The little girl was back out in the street again, still playing by herself. Jim frowned. Someone should be keeping an eye on her. Some adult should be sitting on the step, drinking a beer if necessary, but keeping her within view. The people who lived in Benboro Park probably knew each other pretty well but that wouldn't always be enough. It was easy for bad things to befall the young. Too easy. The ease of it was depressing. The world should be organized so that the innocent and unblemished remained so, should be configured and maintained so that every person lived their span and got to its end thinking, 'Well actually, that wasn't so bad.' How often did it work that way? Everyone spent their time staring in the wrong directions. Instead of caring about corner offices and tidy lawns, about this season's hot shoe style or diet or celebrity; instead of obsessing over what other people think of them or over what they thought about themselves, people should be paying attention to other people, to each other's kids and parents and wives and pets. They should be dedicating themselves to protecting these magical things, the living loved ones, because only when something is gone or broken do you realize how wondrous and unique its completeness was. But people didn't consider this ahead of time, because they were stupid. They didn't, because life holds many distractions. They didn't, just because.

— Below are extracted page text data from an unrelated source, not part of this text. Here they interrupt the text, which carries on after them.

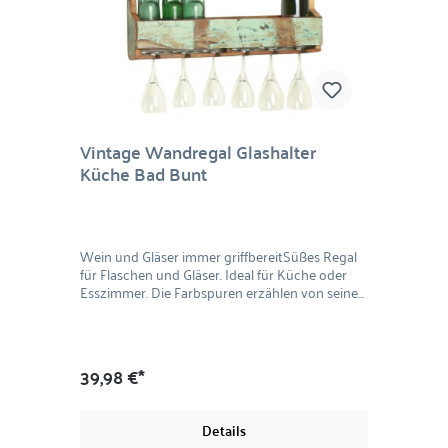
Vintage Wandregal Glashalter
Küche Bad Bunt
Wein und Gläser immer griffbereitSüßes Regal
für Flaschen und Gläser. Ideal für Küche oder
Esszimmer. Die Farbspuren erzählen von seiner
Geschichte und machen jedes Regal zu einem
einzigartigen Unikat. Mit dem Regal im Shabby
Chic-Style holen Sie sich Individualität gepaart
mit Funktionalität ins Haus. Wie alle One World
39,98 €*
Produkte ist dieses Regal aus hochwertigem
recyceltem Teakholz gefertig. Schicker
Vintagstyle für zu Hause.Material: Recyceltes
Details
HolzMaße: 60 x 12 x 28 cm (LxBxH)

It was one of the reasons he had done what he did, in the old days. To show them what they should be caring about. To commune with the essential, the one. Or so he had told himself, occasionally: but he told himself a lot of stuff back then and most of it wasn't true. In that regard he had been just like everybody else. Inside, he thought, we are all two people, lying to each other. The only difference is the size and deadliness of the falsehoods we tell.
Within a few miles the van had warmed up well, and seemed to be enjoying being back on the road. Jim retraced his route until he could rejoin 321, and then continued north into the twilight, storm clouds still following after.

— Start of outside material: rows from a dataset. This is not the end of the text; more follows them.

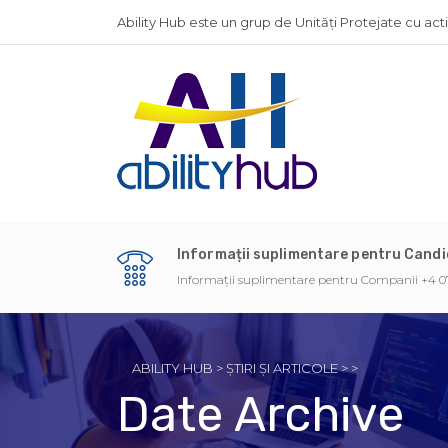
Ability Hub este un grup de Unități Protejate cu act
Informații suplimentare pentru Cand
Informații suplimentare pentru Companii +4 0
ABILITY HUB
>
ȘTIRI ȘI ARTICOLE
>
>
Date Archive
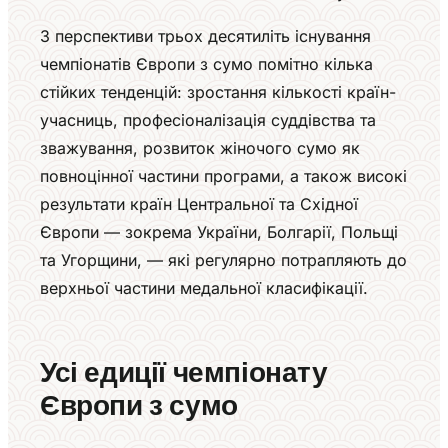
З перспективи трьох десятиліть існування
чемпіонатів Європи з сумо помітно кілька
стійких тенденцій: зростання кількості країн-
учасниць, професіоналізація суддівства та
зважування, розвиток жіночого сумо як
повноцінної частини програми, а також високі
результати країн Центральної та Східної
Європи — зокрема України, Болгарії, Польщі
та Угорщини, — які регулярно потрапляють до
верхньої частини медальної класифікації.
Усі едиції чемпіонату
Європи з сумо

Nina stood in Raynor's Wood wishing the men would be quiet so she could concentrate. She had spent the morning in the Thornton police department being briefed and looking at endless black-and-white photographs of a dead man who had been found six feet from her current position. Much of this had been superfluous. After Olbrich had left them to head back to Los Angeles, she and Monroe had done little on the journey east but talk about the case. She was prepped. There were not too many facts to go around. The more you repeated them the more they bloated, like bread left out in the rain, swollen and fundamentally substanceless. Monroe was now standing twenty feet away down by the stream with a gaggle of cops, rehearsing the same stuff. She tried to tune him out but immediately began to hear another voice, this one much closer.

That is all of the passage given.